Baca Juga :  Pemilu Myanmar Berakhir, Proksi Militer Dipastikan Menang Telak

Cuaca tidak stabil juga melanda kawasan Teluk. Di Oman, hujan lebat mendorong otoritas setempat menerapkan kebijakan pembelajaran jarak jauh bagi sejumlah sekolah di Provinsi Musandam sejak Selasa (16/12/2025).

“Kementerian Pendidikan dan Pengajaran memutuskan sekolah negeri, swasta, dan internasional di Musandam melaksanakan pembelajaran jarak jauh demi keselamatan siswa,” demikian pernyataan resmi otoritas setempat, seperti dikutip media lokal.

Sistem tekanan rendah yang sama turut memengaruhi Uni Emirat Arab. Otoritas UEA sebelumnya telah mengimbau warga untuk meningkatkan kewaspadaan terhadap angin kencang dan hujan deras, dengan cuaca tidak stabil diperkirakan berlangsung sepanjang pekan. Pengalaman banjir besar pada 2024 membuat banyak perusahaan di negara tersebut kini memprioritaskan kebijakan kerja jarak jauh saat cuaca ekstrem melanda.

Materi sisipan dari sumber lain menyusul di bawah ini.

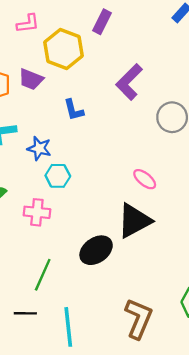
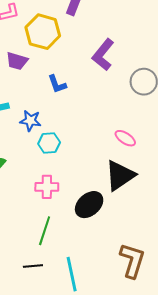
pink cross: (37, 212) -> (47, 187), moved

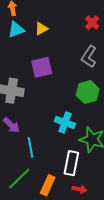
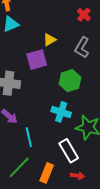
yellow triangle: (41, 29) -> (50, 40), moved
green hexagon: (88, 92) -> (70, 81), moved
white rectangle: (71, 163) -> (69, 151), turned -40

Baca Juga :  Badai Angin Terjang Desa Cibatok I: Akses jalan dan Sentra UMKM Tertutup Puing, Butuh Bantuan Cepat

Dampak paling tragis dari cuaca buruk ini dilaporkan terjadi di Gaza. Hujan deras yang mengguyur wilayah tersebut selama beberapa hari menyebabkan sedikitnya 12 orang meninggal dunia, termasuk seorang bayi berusia dua minggu yang dilaporkan meninggal akibat hipotermia.

Curah hujan di sejumlah wilayah Gaza tercatat mencapai lebih dari 150 milimeter dalam sepekan. Banjir menggenangi kamp-kamp pengungsi dan merobohkan bangunan yang sebelumnya telah rusak akibat konflik berkepanjangan.

“Setiap kali badai datang, air merembes ke tenda kami dan kasur serta selimut menjadi basah kuyup,” ujar Mohammed Gharableh, warga Gaza yang mengungsi dari Rafah, seperti dikutip Al Jazeera.

Sementara itu, di Yordania, Departemen Meteorologi mengidentifikasi sejumlah wilayah yang dinilai paling rentan terhadap banjir bandang. Direktur Departemen Meteorologi Yordania, Raed Al-Khattab, menjelaskan bahwa penguatan sistem cuaca ekstrem ini dipicu oleh pertemuan massa udara dingin dan lembap dengan sistem tekanan rendah di permukaan.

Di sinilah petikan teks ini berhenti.